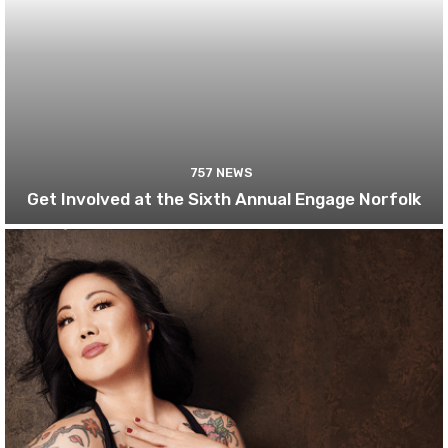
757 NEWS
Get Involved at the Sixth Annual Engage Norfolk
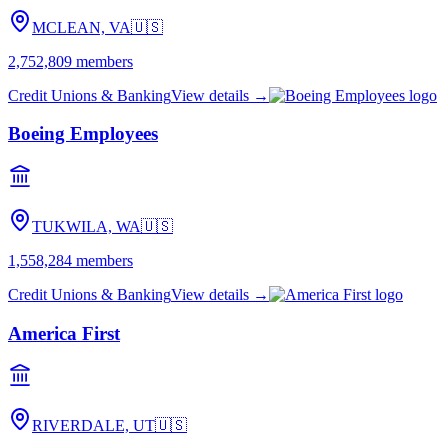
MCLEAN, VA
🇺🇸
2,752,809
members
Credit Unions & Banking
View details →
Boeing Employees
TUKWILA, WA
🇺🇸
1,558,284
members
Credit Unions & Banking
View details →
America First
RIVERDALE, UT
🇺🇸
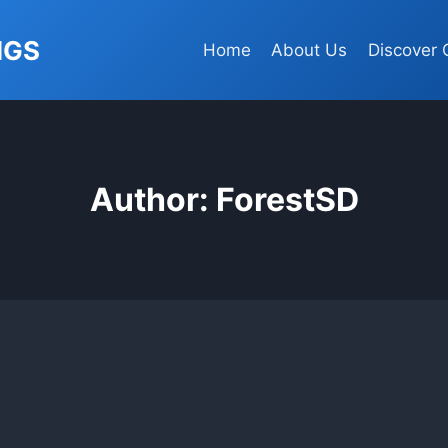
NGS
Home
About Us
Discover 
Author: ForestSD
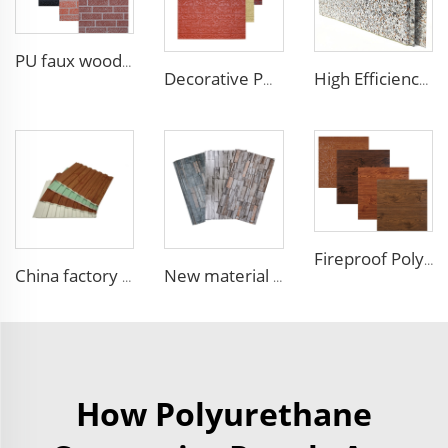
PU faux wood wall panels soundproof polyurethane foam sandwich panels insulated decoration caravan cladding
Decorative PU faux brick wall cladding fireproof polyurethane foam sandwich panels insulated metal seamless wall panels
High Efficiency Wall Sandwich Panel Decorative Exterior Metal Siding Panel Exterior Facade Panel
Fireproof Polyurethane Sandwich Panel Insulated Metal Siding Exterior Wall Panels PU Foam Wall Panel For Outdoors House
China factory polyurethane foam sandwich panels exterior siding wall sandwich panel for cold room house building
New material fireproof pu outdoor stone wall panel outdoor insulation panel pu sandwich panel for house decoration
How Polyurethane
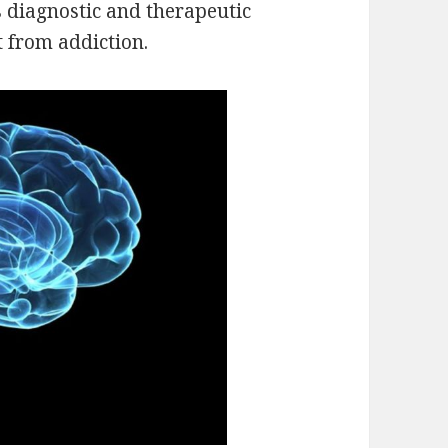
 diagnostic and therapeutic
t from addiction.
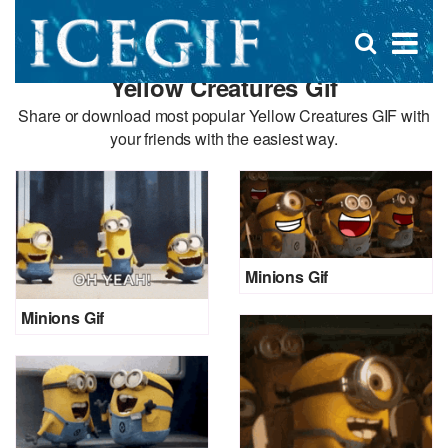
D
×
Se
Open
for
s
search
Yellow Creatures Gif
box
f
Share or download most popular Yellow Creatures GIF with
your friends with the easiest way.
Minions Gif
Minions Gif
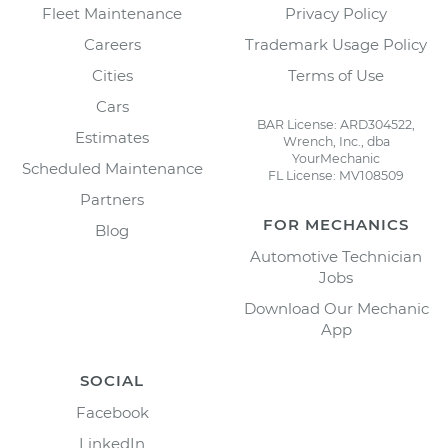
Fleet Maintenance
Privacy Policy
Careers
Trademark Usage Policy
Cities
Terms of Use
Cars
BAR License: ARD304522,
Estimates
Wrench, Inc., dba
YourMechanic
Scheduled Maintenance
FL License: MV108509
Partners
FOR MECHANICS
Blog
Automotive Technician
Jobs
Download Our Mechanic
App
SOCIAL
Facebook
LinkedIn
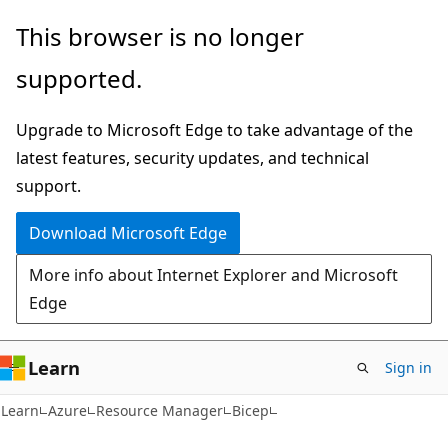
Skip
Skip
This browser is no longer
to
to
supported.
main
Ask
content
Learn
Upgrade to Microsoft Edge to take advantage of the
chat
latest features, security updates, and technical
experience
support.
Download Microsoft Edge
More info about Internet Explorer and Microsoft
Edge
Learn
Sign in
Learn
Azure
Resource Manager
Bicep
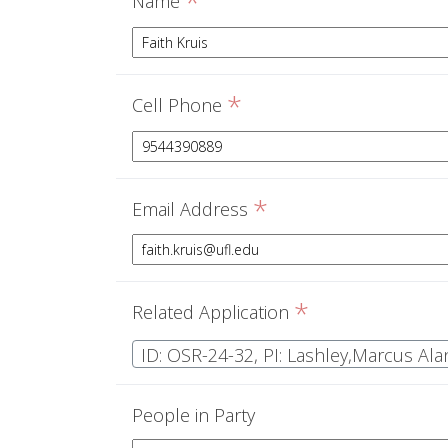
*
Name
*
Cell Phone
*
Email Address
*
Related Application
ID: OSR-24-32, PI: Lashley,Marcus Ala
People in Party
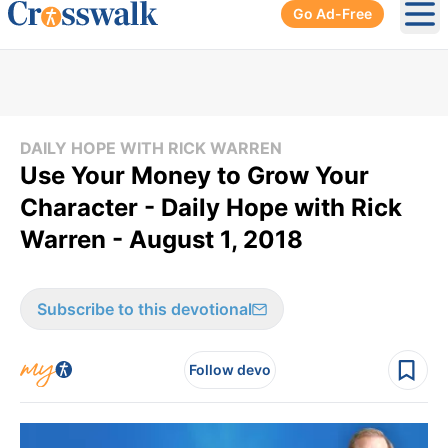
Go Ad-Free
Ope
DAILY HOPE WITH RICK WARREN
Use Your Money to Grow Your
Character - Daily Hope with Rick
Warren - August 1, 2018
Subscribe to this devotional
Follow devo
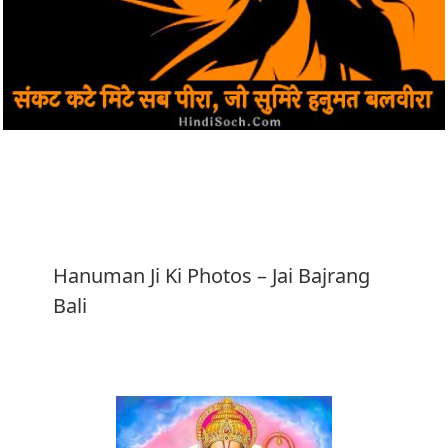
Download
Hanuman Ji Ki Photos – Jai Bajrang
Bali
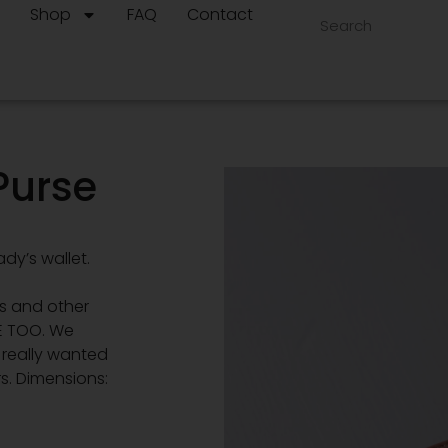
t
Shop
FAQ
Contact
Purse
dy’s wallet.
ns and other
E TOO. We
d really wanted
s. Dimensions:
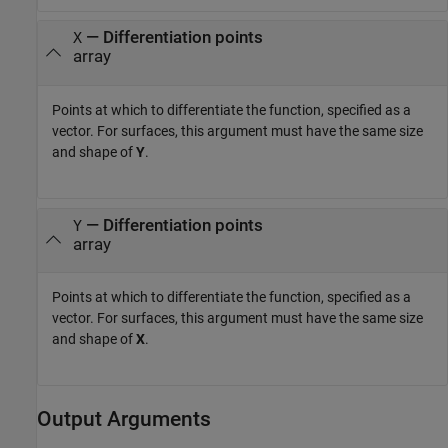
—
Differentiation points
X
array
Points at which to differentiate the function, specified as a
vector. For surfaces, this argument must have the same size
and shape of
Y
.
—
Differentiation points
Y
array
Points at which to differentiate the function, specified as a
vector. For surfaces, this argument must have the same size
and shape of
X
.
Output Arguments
+ + + + + + +
TASK REQUIREMENTS: Please retype every entry above exactly, leaving out any picture.

EXERCISE ANSWER:
757 NEWS
Get Involved at the Sixth Annual Engage Norfolk
MCLEAN, VA
🇺🇸
2,752,809
members
Credit Unions & Banking
View details →
Boeing Employees
TUKWILA, WA
🇺🇸
1,558,284
members
Credit Unions & Banking
View details →
America First
RIVERDALE, UT
🇺🇸
NGS
Home
About Us
Discover 
Author: ForestSD
PU faux wood wall panels soundproof polyurethane foam sandwich panels insulated decoration caravan cladding
Decorative PU faux brick wall cladding fireproof polyurethane foam sandwich panels insulated metal seamless wall panels
High Efficiency Wall Sandwich Panel Decorative Exterior Metal Siding Panel Exterior Facade Panel
Fireproof Polyurethane Sandwich Panel Insulated Metal Siding Exterior Wall Panels PU Foam Wall Panel For Outdoors House
China factory polyurethane foam sandwich panels exterior siding wall sandwich panel for cold room house building
New material fireproof pu outdoor stone wall panel outdoor insulation panel pu sandwich panel for house decoration
How Polyurethane
 diagnostic and therapeutic
t from addiction.
D
×
Se
Open
for
s
search
Yellow Creatures Gif
box
f
Share or download most popular Yellow Creatures GIF with
your friends with the easiest way.
Minions Gif
Minions Gif
Fleet Maintenance
Privacy Policy
Careers
Trademark Usage Policy
Cities
Terms of Use
Cars
BAR License: ARD304522,
Estimates
Wrench, Inc., dba
YourMechanic
Scheduled Maintenance
FL License: MV108509
Partners
FOR MECHANICS
Blog
Automotive Technician
Jobs
Download Our Mechanic
App
SOCIAL
Facebook
LinkedIn
Skip
Skip
This browser is no longer
to
to
supported.
main
Ask
content
Learn
Upgrade to Microsoft Edge to take advantage of the
chat
latest features, security updates, and technical
experience
support.
Download Microsoft Edge
More info about Internet Explorer and Microsoft
Edge
Learn
Sign in
Learn
Azure
Resource Manager
Bicep
*
Name
*
Cell Phone
*
Email Address
*
Related Application
ID: OSR-24-32, PI: Lashley,Marcus Ala
People in Party
Go Ad-Free
Ope
DAILY HOPE WITH RICK WARREN
Use Your Money to Grow Your
Character - Daily Hope with Rick
Warren - August 1, 2018
Subscribe to this devotional
Follow devo
Download
Hanuman Ji Ki Photos – Jai Bajrang
Bali
t
Shop
FAQ
Contact
Purse
dy’s wallet.
ns and other
E TOO. We
d really wanted
s. Dimensions:
—
Differentiation points
X
array
Points at which to differentiate the function, specified as a
vector. For surfaces, this argument must have the same size
and shape of
Y
.
—
Differentiation points
Y
array
Points at which to differentiate the function, specified as a
vector. For surfaces, this argument must have the same size
and shape of
X
.
Output Arguments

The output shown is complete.